Purp "The Little Brainwash Simulation", 2024
Non so più se a scompaginarmi l' esistenza è il fruscio di foglie morte o il suono rarefatto di questo disco. Suoni che si mescolano divenendone solo uno in un autunno che, tanto per cambiare, pare non avere pietà di noi. Sempre troppe opinioni, sempre più diritti umani avviliti se non calpestati, sempre più stronzi e sempre meno umani.
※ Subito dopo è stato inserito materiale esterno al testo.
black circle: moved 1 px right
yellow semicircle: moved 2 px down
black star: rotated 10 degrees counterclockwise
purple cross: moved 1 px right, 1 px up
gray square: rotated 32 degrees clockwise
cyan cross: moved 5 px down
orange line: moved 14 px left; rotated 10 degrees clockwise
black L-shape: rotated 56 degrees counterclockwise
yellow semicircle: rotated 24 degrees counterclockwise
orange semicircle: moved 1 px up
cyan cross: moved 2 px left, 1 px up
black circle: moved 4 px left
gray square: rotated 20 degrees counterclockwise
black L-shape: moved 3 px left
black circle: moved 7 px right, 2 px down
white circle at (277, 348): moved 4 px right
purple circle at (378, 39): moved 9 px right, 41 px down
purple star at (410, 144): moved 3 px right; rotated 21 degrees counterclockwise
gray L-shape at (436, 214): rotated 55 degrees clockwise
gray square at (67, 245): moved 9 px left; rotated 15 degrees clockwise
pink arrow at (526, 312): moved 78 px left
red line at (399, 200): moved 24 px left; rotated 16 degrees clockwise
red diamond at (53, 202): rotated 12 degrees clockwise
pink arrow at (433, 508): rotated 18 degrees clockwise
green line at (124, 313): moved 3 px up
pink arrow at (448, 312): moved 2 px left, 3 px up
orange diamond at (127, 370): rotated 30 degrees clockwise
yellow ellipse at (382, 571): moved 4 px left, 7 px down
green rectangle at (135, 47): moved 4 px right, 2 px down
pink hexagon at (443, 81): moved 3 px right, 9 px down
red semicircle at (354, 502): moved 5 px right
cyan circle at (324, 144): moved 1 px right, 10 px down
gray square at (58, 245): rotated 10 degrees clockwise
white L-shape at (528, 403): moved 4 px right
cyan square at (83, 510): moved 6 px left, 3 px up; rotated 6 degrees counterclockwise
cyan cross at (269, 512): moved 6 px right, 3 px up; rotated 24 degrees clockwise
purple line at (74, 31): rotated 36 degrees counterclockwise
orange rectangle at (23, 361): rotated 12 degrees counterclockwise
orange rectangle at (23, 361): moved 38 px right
Meglio consolarsi con Purp che, con tocco quasi mistico, riesce a fare suonare un' intera stagione dentro un unico reperto.
Il talento di Purp è riuscire a dare un suono definitivo a quello che un suono non ha e la cosa stupefacente (stupefacente in tutti i sensi possibili) è che lo fa con un suono che non è definitivo: la natura frastagliata del suo lato sonoro lo rende aperto alla commistione col clima, l' umore di chi ascolta, lo scandire inesorabile delle ore...lui suona e l' invisibile e l' impalpabile suona con lui, attraverso lui.
Purp non sembra neanche più un essere umano ma semplicemente il megafono attraverso il quale si esprime l' inesprimibile: il muto parla, il cieco descrive ciò che vede, il pazzo da un senso compiuto a ciò che prova.
Per capire un disco così non si può e non si deve essere ascoltatori attenti, bisogna, cioè, lasciarsi annegare in una condizione quasi di abbandono e mai e poi mai con la volontà di capire, tracciare dei confini, intuire delle possibili soluzioni: questo disco esce dal lettore e diventa eterno perché di eternità è fatto.
Sembra di riuscire a vedere attraverso spessi banchi di nebbia grazie al dizionario di frasi e suoni impossibili che Purp ci lascia in questo CD: vedere l' invisibile e capire che l' invisibile e ciò che non è ma presto potrebbe essere.
Lasciatevi avvolgere e provate con tutte le forze a non capire. Comprendere l' arte è l' illusione dello stupido.